**Exercise details**
Exclude all pictures. Then restate, word for word, the entries from the first line through the line that contains "manquerez pas nos dernières actualités, les".

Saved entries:
■ ■ ■ ■

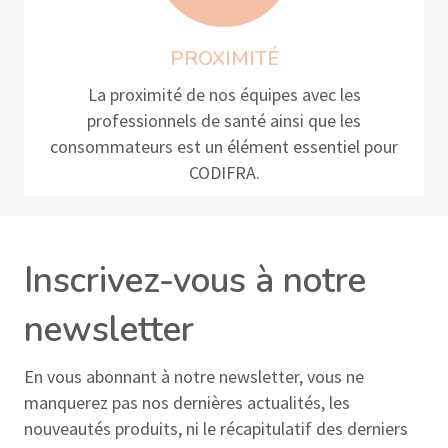
PROXIMITÉ
La proximité de nos équipes avec les
professionnels de santé ainsi que les
consommateurs est un élément essentiel pour
CODIFRA.
Inscrivez-vous à notre
newsletter
En vous abonnant à notre newsletter, vous ne
manquerez pas nos dernières actualités, les
nouveautés produits, ni le récapitulatif des derniers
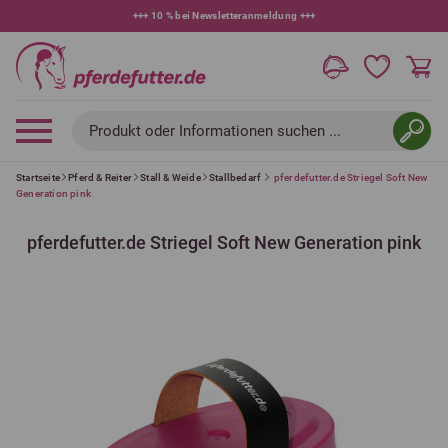
+++
10 % bei Newsletteranmeldung
+++
Produkt oder Informationen suchen ...
Startseite
Pferd & Reiter
Stall & Weide
Stallbedarf
pferdefutter.de Striegel Soft New
Generation pink
pferdefutter.de Striegel Soft New Generation pink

■ ■ ■ ■

**Finished task**
PROXIMITÉ
La proximité de nos équipes avec les
professionnels de santé ainsi que les
consommateurs est un élément essentiel pour
CODIFRA.
Inscrivez-vous à notre
newsletter
En vous abonnant à notre newsletter, vous ne
manquerez pas nos dernières actualités, les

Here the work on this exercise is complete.